The lines to repeat are those below from the one containing "qui réagit de manière agressiv" down to the one containing "direction, elle n’est pas toujo", both included; reproduce them exactly and nothing else.

=== Begin Enclosure ===

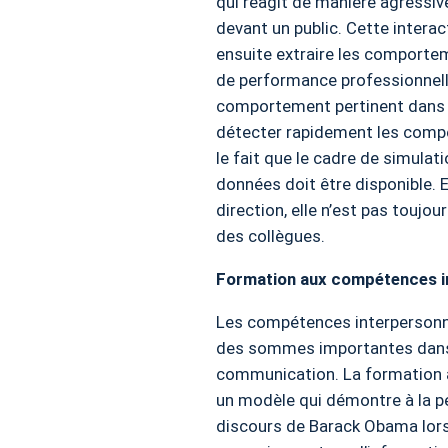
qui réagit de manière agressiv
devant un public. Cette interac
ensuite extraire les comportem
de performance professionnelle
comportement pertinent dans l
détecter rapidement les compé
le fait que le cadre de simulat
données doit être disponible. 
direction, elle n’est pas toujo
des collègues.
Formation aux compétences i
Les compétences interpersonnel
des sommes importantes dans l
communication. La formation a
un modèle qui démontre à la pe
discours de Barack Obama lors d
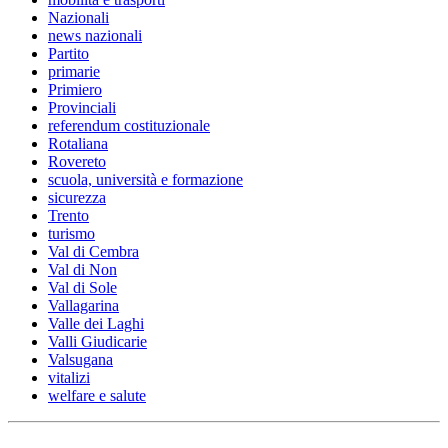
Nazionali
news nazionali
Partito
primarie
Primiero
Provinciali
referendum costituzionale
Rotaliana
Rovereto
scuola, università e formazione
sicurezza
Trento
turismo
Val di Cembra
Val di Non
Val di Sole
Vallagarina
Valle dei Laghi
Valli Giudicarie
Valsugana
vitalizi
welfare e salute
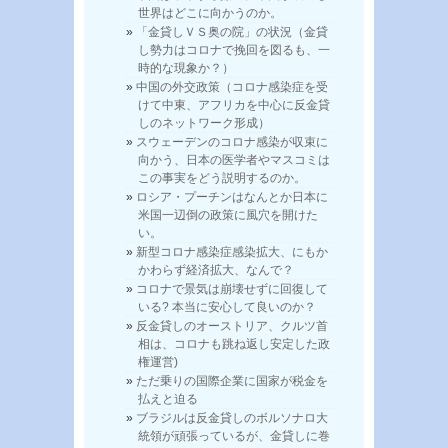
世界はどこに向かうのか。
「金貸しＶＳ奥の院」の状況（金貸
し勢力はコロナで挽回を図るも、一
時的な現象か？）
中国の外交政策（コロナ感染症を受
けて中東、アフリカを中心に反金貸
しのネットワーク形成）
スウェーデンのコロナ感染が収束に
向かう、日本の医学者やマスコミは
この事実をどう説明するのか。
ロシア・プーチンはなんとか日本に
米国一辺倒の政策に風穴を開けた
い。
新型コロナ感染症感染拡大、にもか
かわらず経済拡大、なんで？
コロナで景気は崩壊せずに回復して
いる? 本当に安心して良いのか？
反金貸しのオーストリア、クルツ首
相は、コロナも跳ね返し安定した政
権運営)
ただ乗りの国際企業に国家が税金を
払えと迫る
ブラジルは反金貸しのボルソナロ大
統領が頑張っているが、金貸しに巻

=== End Enclosure ===
=== Begin Enclosure ===

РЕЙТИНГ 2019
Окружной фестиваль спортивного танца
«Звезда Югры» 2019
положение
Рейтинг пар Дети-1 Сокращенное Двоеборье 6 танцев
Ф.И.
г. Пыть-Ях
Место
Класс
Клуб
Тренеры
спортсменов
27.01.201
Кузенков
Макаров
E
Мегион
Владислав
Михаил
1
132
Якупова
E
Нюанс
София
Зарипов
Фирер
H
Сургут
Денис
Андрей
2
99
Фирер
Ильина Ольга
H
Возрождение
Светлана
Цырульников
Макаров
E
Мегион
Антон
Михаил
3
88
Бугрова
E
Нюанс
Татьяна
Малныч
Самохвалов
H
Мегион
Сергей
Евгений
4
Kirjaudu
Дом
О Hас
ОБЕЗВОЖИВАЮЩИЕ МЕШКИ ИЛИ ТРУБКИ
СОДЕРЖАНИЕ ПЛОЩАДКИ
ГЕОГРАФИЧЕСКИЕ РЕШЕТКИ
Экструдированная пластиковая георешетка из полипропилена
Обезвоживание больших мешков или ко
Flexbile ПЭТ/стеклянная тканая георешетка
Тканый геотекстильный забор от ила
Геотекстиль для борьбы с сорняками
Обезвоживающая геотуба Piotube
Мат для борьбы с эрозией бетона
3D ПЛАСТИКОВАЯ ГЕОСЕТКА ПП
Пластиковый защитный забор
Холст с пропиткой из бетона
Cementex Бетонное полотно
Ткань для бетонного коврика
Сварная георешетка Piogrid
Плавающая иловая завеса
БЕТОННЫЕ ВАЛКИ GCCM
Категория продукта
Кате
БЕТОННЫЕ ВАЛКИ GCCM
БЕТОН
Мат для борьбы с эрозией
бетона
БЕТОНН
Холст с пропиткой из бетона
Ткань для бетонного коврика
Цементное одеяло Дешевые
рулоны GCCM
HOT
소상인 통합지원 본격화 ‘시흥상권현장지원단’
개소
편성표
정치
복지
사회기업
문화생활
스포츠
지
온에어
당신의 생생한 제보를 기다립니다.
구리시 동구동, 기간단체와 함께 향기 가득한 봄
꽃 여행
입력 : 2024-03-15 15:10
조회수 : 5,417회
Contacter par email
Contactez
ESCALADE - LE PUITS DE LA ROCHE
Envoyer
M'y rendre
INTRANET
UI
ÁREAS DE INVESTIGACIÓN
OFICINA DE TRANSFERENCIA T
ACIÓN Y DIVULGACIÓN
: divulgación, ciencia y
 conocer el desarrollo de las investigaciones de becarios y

=== End Enclosure ===
=== Begin Enclosure ===

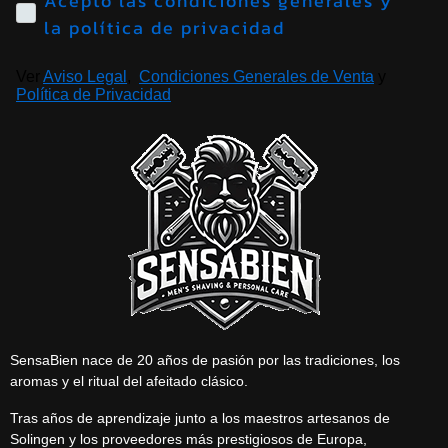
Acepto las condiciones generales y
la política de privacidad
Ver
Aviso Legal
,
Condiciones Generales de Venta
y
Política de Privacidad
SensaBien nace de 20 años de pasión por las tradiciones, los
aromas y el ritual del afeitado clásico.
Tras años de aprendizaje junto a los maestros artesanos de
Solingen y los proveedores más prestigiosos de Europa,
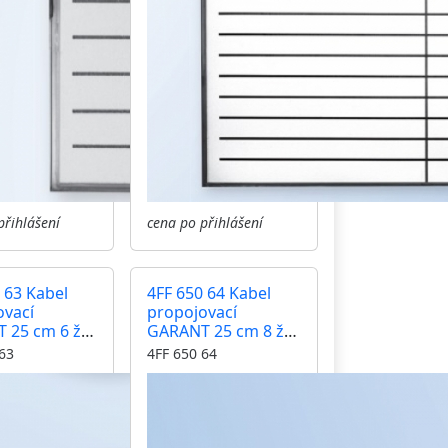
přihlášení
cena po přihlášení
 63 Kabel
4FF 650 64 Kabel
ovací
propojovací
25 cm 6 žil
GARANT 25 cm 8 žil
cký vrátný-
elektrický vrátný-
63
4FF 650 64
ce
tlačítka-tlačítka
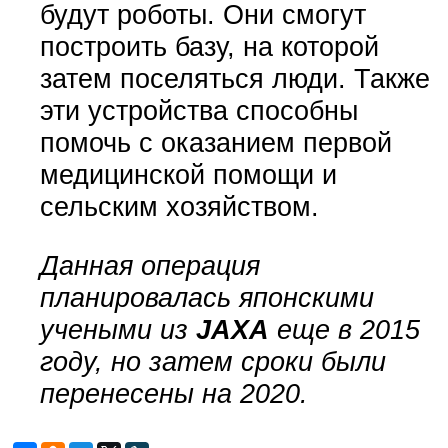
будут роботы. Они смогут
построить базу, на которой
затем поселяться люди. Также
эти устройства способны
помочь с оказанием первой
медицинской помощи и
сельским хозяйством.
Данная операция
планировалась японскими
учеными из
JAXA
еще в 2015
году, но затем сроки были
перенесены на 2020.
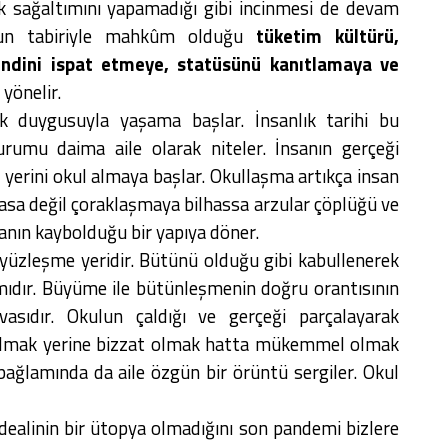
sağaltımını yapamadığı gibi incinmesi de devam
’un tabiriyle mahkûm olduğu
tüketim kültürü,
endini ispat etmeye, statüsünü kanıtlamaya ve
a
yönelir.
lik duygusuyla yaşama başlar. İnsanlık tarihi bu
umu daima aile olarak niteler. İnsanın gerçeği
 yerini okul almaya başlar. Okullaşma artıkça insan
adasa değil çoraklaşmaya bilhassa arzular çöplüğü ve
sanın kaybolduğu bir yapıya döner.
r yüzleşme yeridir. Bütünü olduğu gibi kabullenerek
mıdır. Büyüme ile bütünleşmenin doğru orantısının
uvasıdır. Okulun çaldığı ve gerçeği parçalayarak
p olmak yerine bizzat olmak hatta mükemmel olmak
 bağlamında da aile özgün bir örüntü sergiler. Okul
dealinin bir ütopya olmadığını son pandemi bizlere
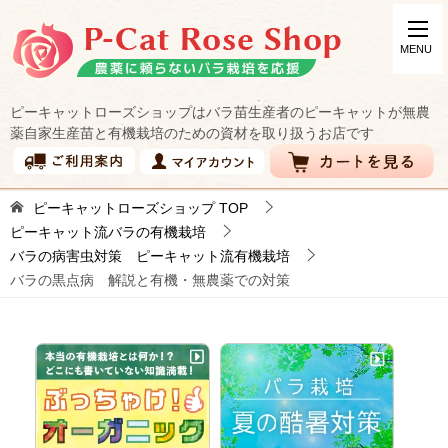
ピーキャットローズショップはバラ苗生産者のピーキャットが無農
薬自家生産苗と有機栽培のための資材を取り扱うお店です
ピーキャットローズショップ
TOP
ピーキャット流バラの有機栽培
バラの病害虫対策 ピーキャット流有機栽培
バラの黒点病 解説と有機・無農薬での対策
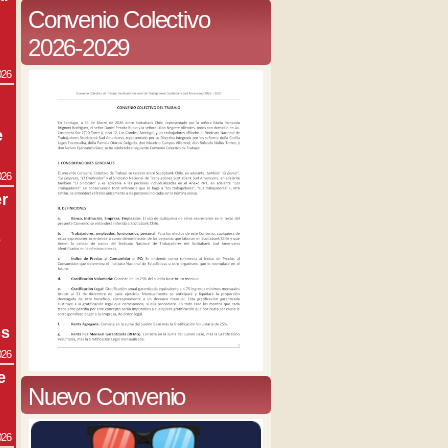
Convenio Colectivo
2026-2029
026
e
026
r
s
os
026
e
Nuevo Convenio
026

=== End Enclosure ===

> _Response to the exercise_
qui réagit de manière agressiv
devant un public. Cette interac
ensuite extraire les comportem
de performance professionnelle
comportement pertinent dans l
détecter rapidement les compé
le fait que le cadre de simulat
données doit être disponible. 
direction, elle n’est pas toujo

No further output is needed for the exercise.